◆ **WHAT THE TASK REQUIRES**: In the entries that follow, the first line to write out is the one containing "いうことにまず、驚きました。", and the last is the one containing "人は、最初から一流だろうなと思っ". Reproduce that stretch exactly, with nothing before or after it.

◆ **Saved data entries**:
______________________________

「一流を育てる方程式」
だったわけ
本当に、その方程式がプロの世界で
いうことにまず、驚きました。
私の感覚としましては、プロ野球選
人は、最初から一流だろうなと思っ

______________________________

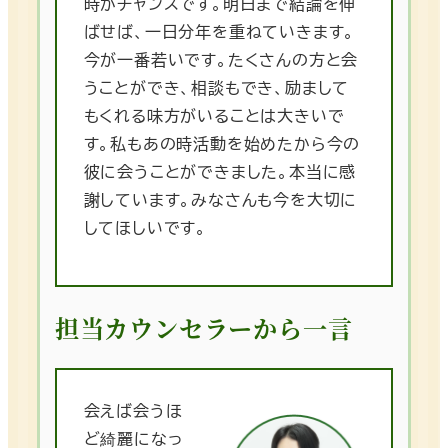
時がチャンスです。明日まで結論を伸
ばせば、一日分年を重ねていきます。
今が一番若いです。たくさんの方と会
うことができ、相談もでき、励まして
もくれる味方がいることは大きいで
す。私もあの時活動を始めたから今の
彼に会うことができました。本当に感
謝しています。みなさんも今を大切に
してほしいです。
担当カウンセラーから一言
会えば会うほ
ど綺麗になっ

______________________________

◆ **ANSWER AREA**:
いうことにまず、驚きました。
私の感覚としましては、プロ野球選
人は、最初から一流だろうなと思っ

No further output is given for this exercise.